Work to be completed =
Below are records; extract exactly the lines from the one with "Herzegovina)" through the final line, including both, but drop the pictures.

─── Dataset excerpts ───

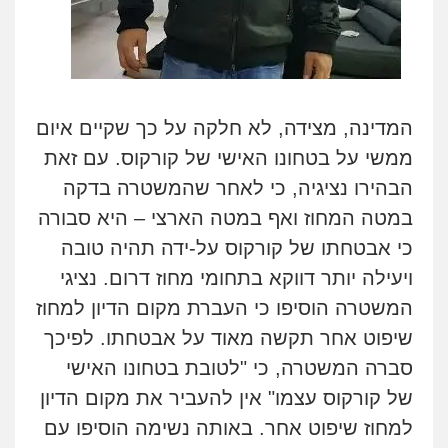
המדינה, מצידה, לא חלקה על כך שקיים איום
ממשי על בטחונו האישי של קורקוס. עם זאת
הבהירו נציגיה, כי לאחר שהמשטרה בדקה
במטה המחוז ואף במטה הארצי – היא סבורה
כי אבטחתו של קורקוס על-ידה תהיה טובה
ויעילה יותר דווקא בתחומי מחוז דרום. נציגי
המשטרה הוסיפו כי
העברת מקום הדיון למחוז
שיפוט אחר תקשה מאוד על אבטחתו.
לפיכך
סברה המשטרה, כי "לטובת בטחונו האישי
של קורקוס עצמו" אין להעביר את מקום הדיון
למחוז שיפוט אחר. באותה נשימה הוסיפו עם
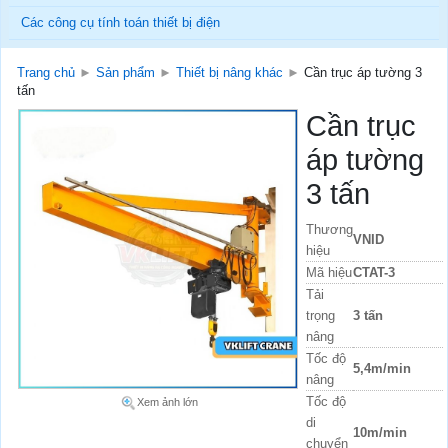
Các công cụ tính toán thiết bị điện
Trang chủ
►
Sản phẩm
►
Thiết bị nâng khác
►
Cần trục áp tường 3
tấn
Cần trục
áp tường
3 tấn
Thương
VNID
hiệu
Mã hiệu
CTAT-3
Tải
trọng
3 tấn
nâng
Tốc độ
5,4m/min
nâng
Tốc độ
Xem ảnh lớn
di
10m/min
chuyển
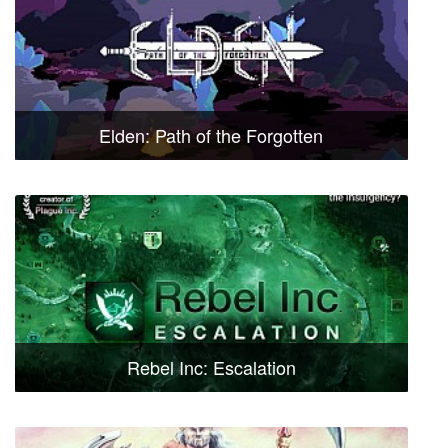
Elden: Path of the Forgotten
Rebel Inc: Escalation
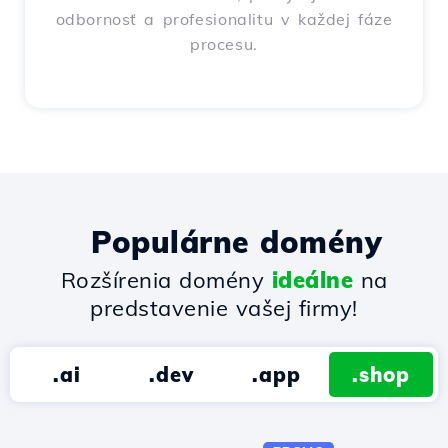
odbornosť a profesionalitu v každej fáze
procesu.
Populárne domény
Rozšírenia domény
ideálne
na
predstavenie vašej firmy!
.ai
.dev
.app
.shop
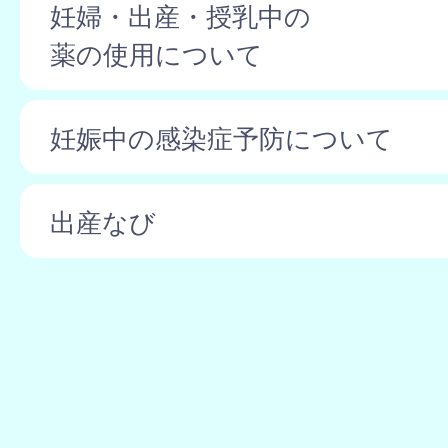
妊婦・出産・授乳中の
薬の使用について
妊娠中の感染症予防について
出産なび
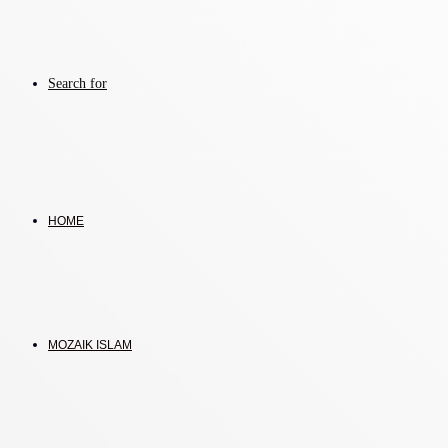
Search for
HOME
MOZAIK ISLAM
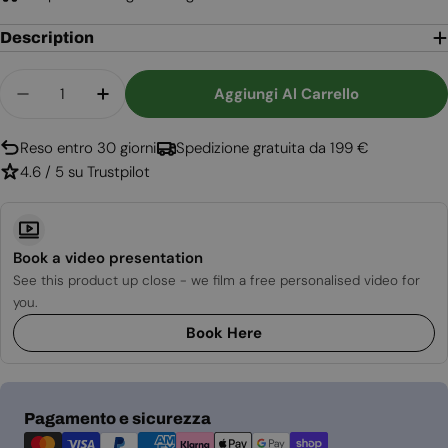
Description
Quantità
Aggiungi Al Carrello
Diminuisci La Quantità Per Bruciatore A Bioetan
Aumenta La Quantità Per Bruciatore A 
Reso entro 30 giorni
Spedizione gratuita da 199 €
4.6 / 5 su Trustpilot
Book a video presentation
See this product up close - we film a free personalised video for
you.
Book Here
Metodi
Pagamento e sicurezza
di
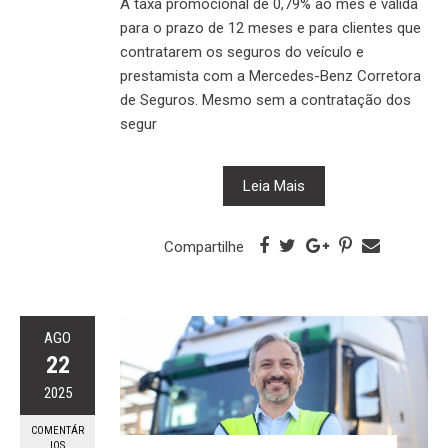
A taxa promocional de 0,79% ao mês é válida
para o prazo de 12 meses e para clientes que
contratarem os seguros do veículo e
prestamista com a Mercedes-Benz Corretora
de Seguros. Mesmo sem a contratação dos
segur
Leia Mais
Compartilhe
AGO
22
2025
COMENTÁR
IOS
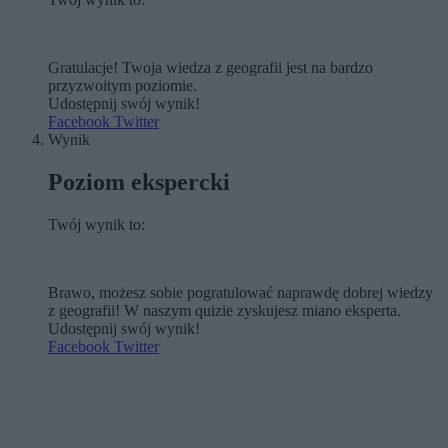
Gratulacje! Twoja wiedza z geografii jest na bardzo
przyzwoitym poziomie.
Udostępnij swój wynik!
Facebook
Twitter
Wynik
Poziom ekspercki
Twój wynik to:
Brawo, możesz sobie pogratulować naprawdę dobrej wiedzy
z geografii! W naszym quizie zyskujesz miano eksperta.
Udostępnij swój wynik!
Facebook
Twitter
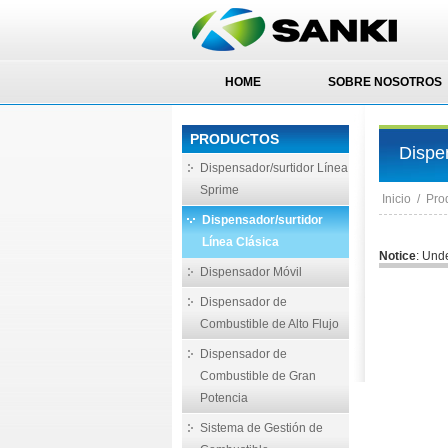
HOME
SOBRE NOSOTROS
PRODUCTOS
Dispe
Dispensador/surtidor Línea
Sprime
Inicio
/
Pro
Dispensador/surtidor
Línea Clásica
Notice
: Und
Dispensador Móvil
Dispensador de
Combustible de Alto Flujo
Dispensador de
Combustible de Gran
Potencia
Sistema de Gestión de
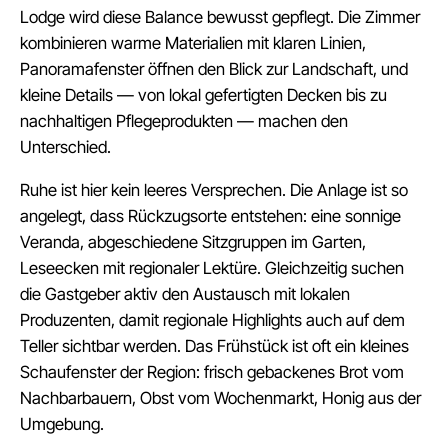
Lodge wird diese Balance bewusst gepflegt. Die Zimmer
kombinieren warme Materialien mit klaren Linien,
Panoramafenster öffnen den Blick zur Landschaft, und
kleine Details — von lokal gefertigten Decken bis zu
nachhaltigen Pflegeprodukten — machen den
Unterschied.
Ruhe ist hier kein leeres Versprechen. Die Anlage ist so
angelegt, dass Rückzugsorte entstehen: eine sonnige
Veranda, abgeschiedene Sitzgruppen im Garten,
Leseecken mit regionaler Lektüre. Gleichzeitig suchen
die Gastgeber aktiv den Austausch mit lokalen
Produzenten, damit regionale Highlights auch auf dem
Teller sichtbar werden. Das Frühstück ist oft ein kleines
Schaufenster der Region: frisch gebackenes Brot vom
Nachbarbauern, Obst vom Wochenmarkt, Honig aus der
Umgebung.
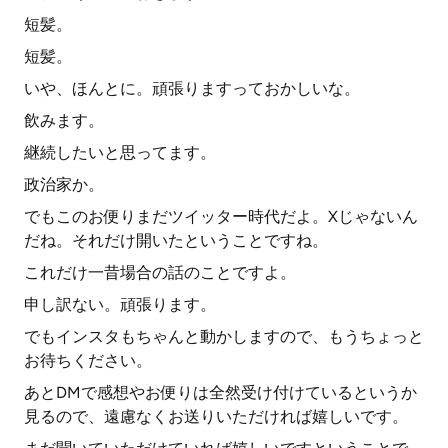
短髪。
短髪。
いや、ほんとに。頑張りますっておかしいな。
飲みます。
継続したいと思ってます。
政治家か。
でもこのお便りまだツイッター時代だよ。Xじゃないん
だね。それだけ開いたということですね。
これだけ一昔場合の話のことですよ。
申し訳ない。頑張ります。
でもインスタもちゃんと動かしますので、もうちょっと
お待ちください。
あとDMで感想やお便りは全然受け付けているというか
見るので、遠慮なくお送りいただければ嬉しいです。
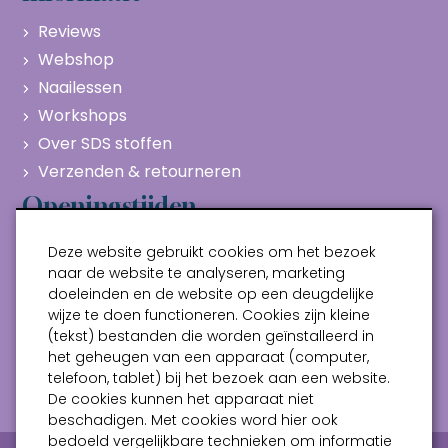
Reviews
Webshop
Naailessen
Workshops
Over SDS stoffen
Verzenden & retourneren
Openingstijden
Maandag
Gesloten
Deze website gebruikt cookies om het bezoek
Dinsdag
10:00 - 17:00
naar de website te analyseren, marketing
doeleinden en de website op een deugdelijke
Woensdag
10:00 - 17:00
wijze te doen functioneren. Cookies zijn kleine
Donderdag
10:00 - 17:00
(tekst) bestanden die worden geïnstalleerd in
Vrijdag
10:00 - 17:00
het geheugen van een apparaat (computer,
telefoon, tablet) bij het bezoek aan een website.
Zaterdag
10:00 - 17:00
De cookies kunnen het apparaat niet
beschadigen. Met cookies word hier ook
bedoeld vergelijkbare technieken om informatie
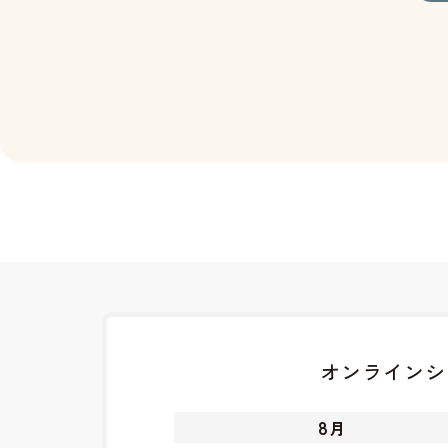
オンラインシ
8
月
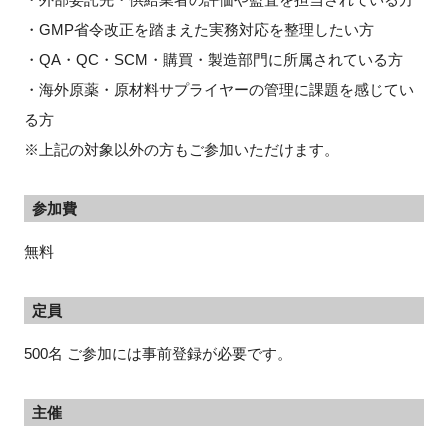
・GMP省令改正を踏まえた実務対応を整理したい方
・QA・QC・SCM・購買・製造部門に所属されている方
・海外原薬・原材料サプライヤーの管理に課題を感じてい
る方
※上記の対象以外の方もご参加いただけます。
参加費
無料
定員
500名 ご参加には事前登録が必要です。
主催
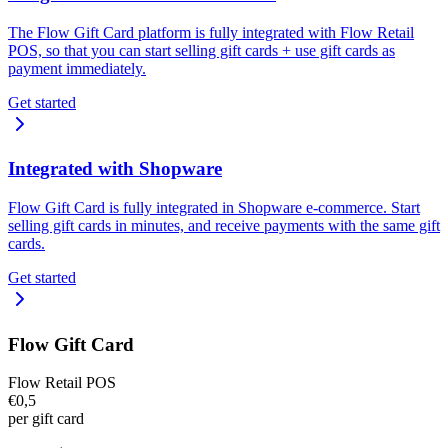
The Flow Gift Card platform is fully integrated with Flow Retail
POS, so that you can start selling gift cards + use gift cards as
payment immediately.
Get started
Integrated with Shopware
Flow Gift Card is fully integrated in Shopware e-commerce. Start
selling gift cards in minutes, and receive payments with the same gift
cards.
Get started
Flow Gift Card
Flow Retail POS
€0,5
per gift card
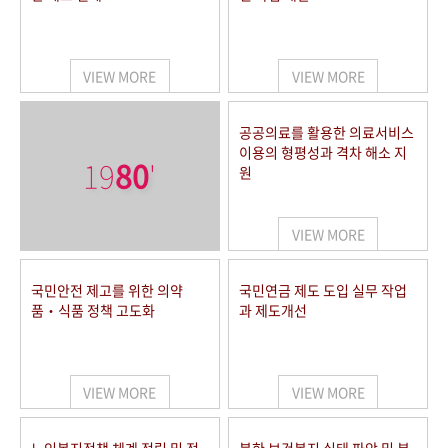
VIEW MORE
VIEW MORE
공공의료를 활용한 의료서비스
이용의 형평성과 격차 해소 지
19
80
'
원
VIEW MORE
국민안전 제고를 위한 의약
국민연금 제도 도입 실무 작업
품‧식품 정책 고도화
과 제도개선
VIEW MORE
VIEW MORE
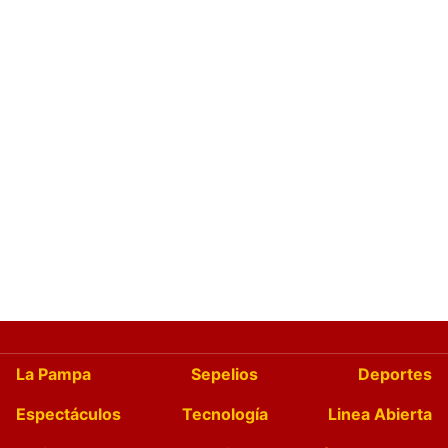
La Pampa
Sepelios
Deportes
Espectáculos
Tecnología
Linea Abierta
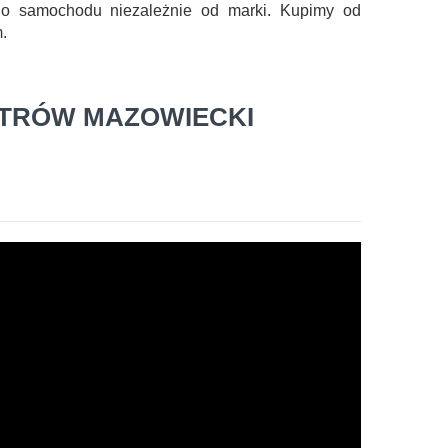
go samochodu niezależnie od marki. Kupimy od
.
STRÓW MAZOWIECKI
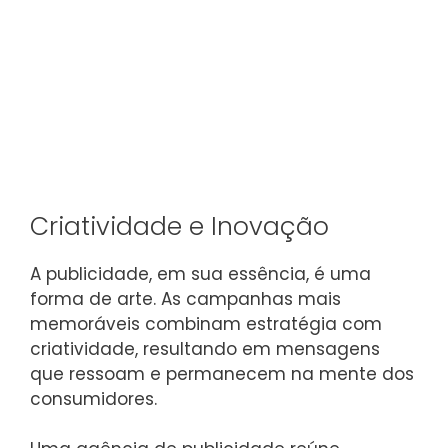
Criatividade e Inovação
A publicidade, em sua essência, é uma
forma de arte. As campanhas mais
memoráveis combinam estratégia com
criatividade, resultando em mensagens
que ressoam e permanecem na mente dos
consumidores.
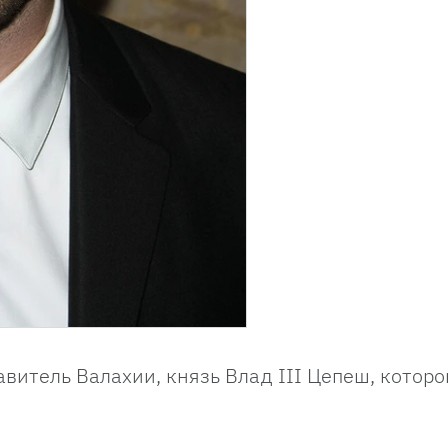
авитель Валахии, князь Влад III Цепеш, которо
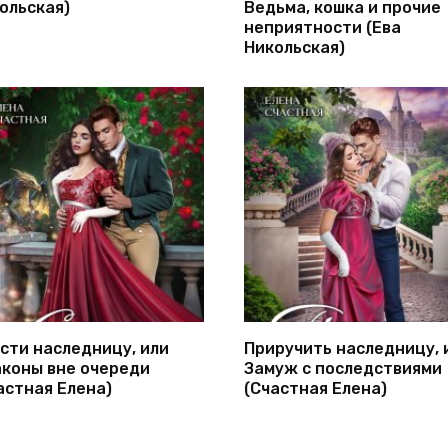
ольская)
Ведьма, кошка и прочие
неприятности (Ева
Никольская)
сти наследницу, или
Приручить наследницу, 
коны вне очереди
Замуж с последствиями
астная Елена)
(Счастная Елена)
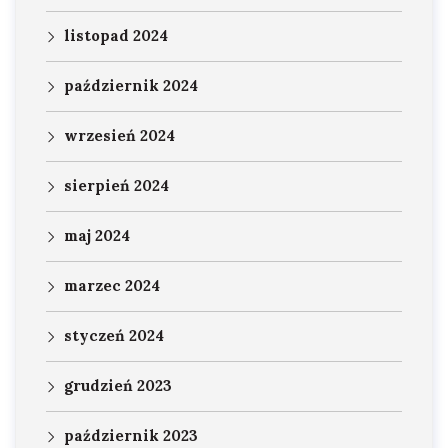
listopad 2024
październik 2024
wrzesień 2024
sierpień 2024
maj 2024
marzec 2024
styczeń 2024
grudzień 2023
październik 2023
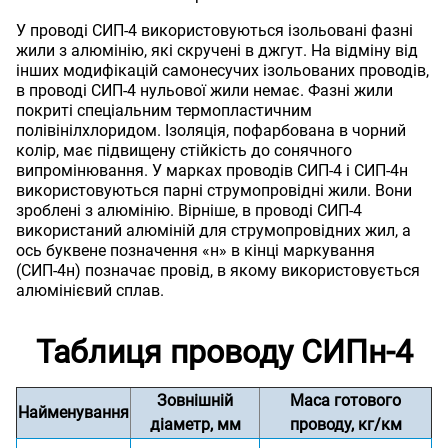
У проводі СИП-4 використовуються ізольовані фазні
жили з алюмінію, які скручені в джгут. На відміну від
інших модифікацій самонесучих ізольованих проводів,
в проводі СИП-4 нульової жили немає. Фазні жили
покриті спеціальним термопластичним
полівінілхлоридом. Ізоляція, пофарбована в чорний
колір, має підвищену стійкість до сонячного
випромінювання. У марках проводів СИП-4 і СИП-4н
використовуються парні струмопровідні жили. Вони
зроблені з алюмінію. Вірніше, в проводі СИП-4
використаний алюміній для струмопровідних жил, а
ось буквене позначення «н» в кінці маркування
(СИП-4н) позначає провід, в якому використовується
алюмінієвий сплав.
Таблиця проводу СИПн-4
Зовнішній
Маса готового
Найменування
діаметр, мм
проводу, кг/км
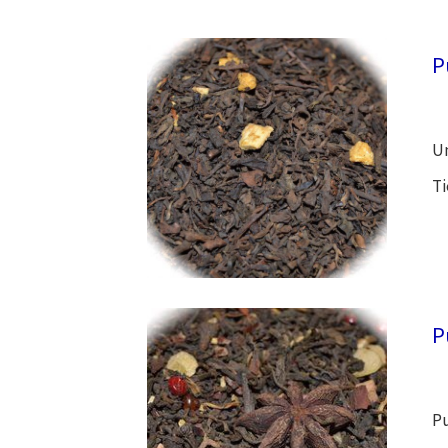
P
Un
Ti
P
Pu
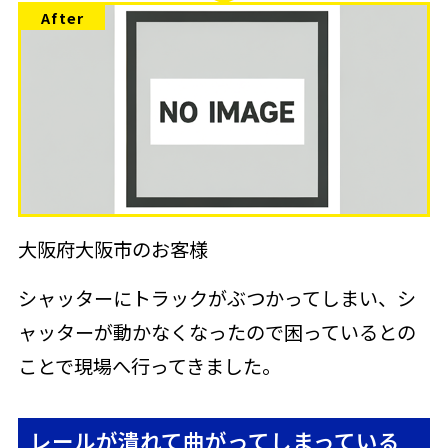
大阪府大阪市のお客様
シャッターにトラックがぶつかってしまい、シ
ャッターが動かなくなったので困っているとの
ことで現場へ行ってきました。
レールが潰れて曲がってしまっている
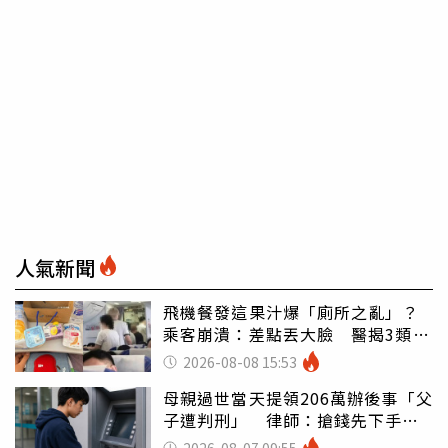
人氣新聞
飛機餐發這果汁爆「廁所之亂」？
乘客崩潰：差點丟大臉 醫揭3類人
別亂喝
2026-08-08 15:53
母親過世當天提領206萬辦後事「父
子遭判刑」 律師：搶錢先下手是
罪
2026-08-07 09:55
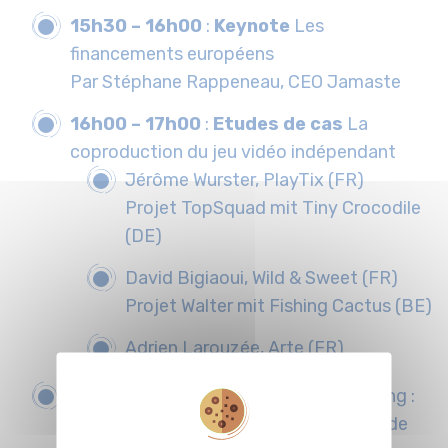
15h30 – 16h00
:
Keynote
Les
financements européens
Par Stéphane Rappeneau, CEO Jamaste
16h00 – 17h00
:
Etudes de cas
La
coproduction du jeu vidéo indépendant
Jérôme Wurster, PlayTix (FR)
Projet TopSquad mit Tiny Crocodile
(DE)
David Bigiaoui, Wild & Sweet (FR)
Projet Walter mit Fishing Cactus (BE)
Adrien Larouzée, Arte (FR)
17h00 – 17h30
:
Keynote
Green Gaming :
Comment développer des jeux vidéos de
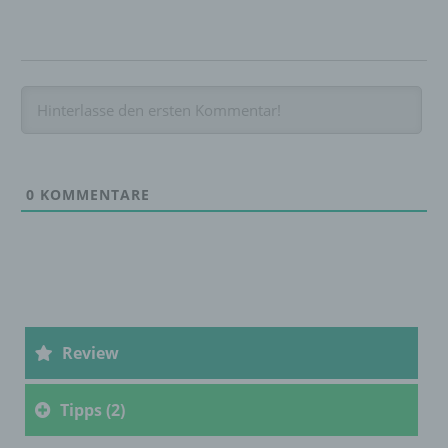
werden.
c) Verarbeitung
Verarbeitung ist jeder mit oder ohne Hilfe
automatisierter Verfahren ausgeführte
Vorgang oder jede solche Vorgangsreihe im
Zusammenhang mit personenbezogenen
0
KOMMENTARE
Daten wie das Erheben, das Erfassen, die
Organisation, das Ordnen, die Speicherung,
die Anpassung oder Veränderung, das
Auslesen, das Abfragen, die Verwendung,
die Offenlegung durch Übermittlung,
Verbreitung oder eine andere Form der
Bereitstellung, den Abgleich oder die
Verknüpfung, die Einschränkung, das
Review
Löschen oder die Vernichtung.
Tipps (2)
d) Einschränkung der Verarbeitung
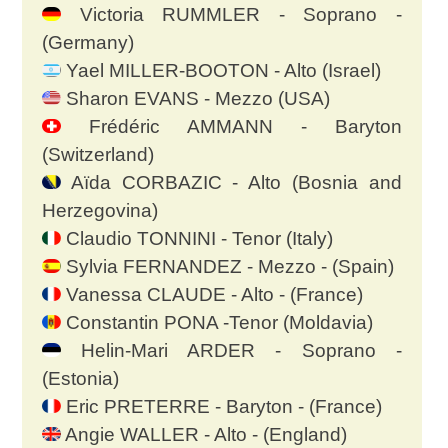
Victoria RUMMLER - Soprano -
(Germany)
Yael MILLER-BOOTON - Alto (Israel)
Sharon EVANS - Mezzo (USA)
Frédéric AMMANN - Baryton
(Switzerland)
Aïda CORBAZIC - Alto (Bosnia and
Herzegovina)
Claudio TONNINI - Tenor (Italy)
Sylvia FERNANDEZ - Mezzo - (Spain)
Vanessa CLAUDE - Alto - (France)
Constantin PONA -Tenor (Moldavia)
Helin-Mari ARDER - Soprano -
(Estonia)
Eric PRETERRE - Baryton - (France)
Angie WALLER - Alto - (England)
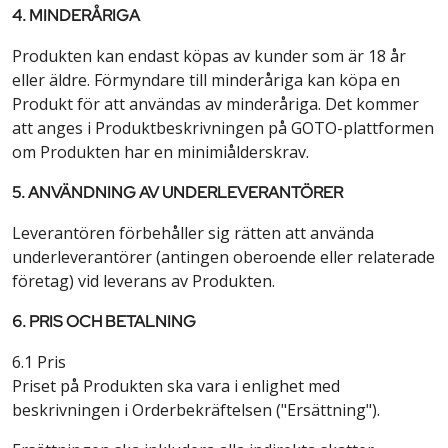
4. MINDERÅRIGA
Produkten kan endast köpas av kunder som är 18 år
eller äldre. Förmyndare till minderåriga kan köpa en
Produkt för att användas av minderåriga. Det kommer
att anges i Produktbeskrivningen på GOTO-plattformen
om Produkten har en minimiålderskrav.
5. ANVÄNDNING AV UNDERLEVERANTÖRER
Leverantören förbehåller sig rätten att använda
underleverantörer (antingen oberoende eller relaterade
företag) vid leverans av Produkten.
6. PRIS OCH BETALNING
6.1 Pris
Priset på Produkten ska vara i enlighet med
beskrivningen i Orderbekräftelsen ("Ersättning").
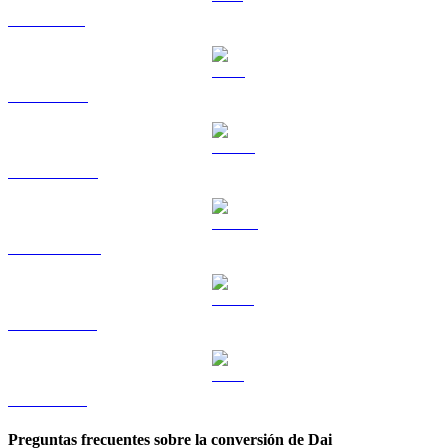
SOL a BRL
TRX a BRL
HYPE a BRL
DOGE a BRL
USDS a BRL
LEO a BRL
Preguntas frecuentes sobre la conversión de Dai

───

Finished task =
Herzegovina)
Claudio TONNINI - Tenor (Italy)
Sylvia FERNANDEZ - Mezzo - (Spain)
Vanessa CLAUDE - Alto - (France)
Constantin PONA -Tenor (Moldavia)
Helin-Mari ARDER - Soprano -
(Estonia)
Eric PRETERRE - Baryton - (France)
Angie WALLER - Alto - (England)
4. MINDERÅRIGA
Produkten kan endast köpas av kunder som är 18 år
eller äldre. Förmyndare till minderåriga kan köpa en
Produkt för att användas av minderåriga. Det kommer
att anges i Produktbeskrivningen på GOTO-plattformen
om Produkten har en minimiålderskrav.
5. ANVÄNDNING AV UNDERLEVERANTÖRER
Leverantören förbehåller sig rätten att använda
underleverantörer (antingen oberoende eller relaterade
företag) vid leverans av Produkten.
6. PRIS OCH BETALNING
6.1 Pris
Priset på Produkten ska vara i enlighet med
beskrivningen i Orderbekräftelsen ("Ersättning").
SOL a BRL
TRX a BRL
HYPE a BRL
DOGE a BRL
USDS a BRL
LEO a BRL
Preguntas frecuentes sobre la conversión de Dai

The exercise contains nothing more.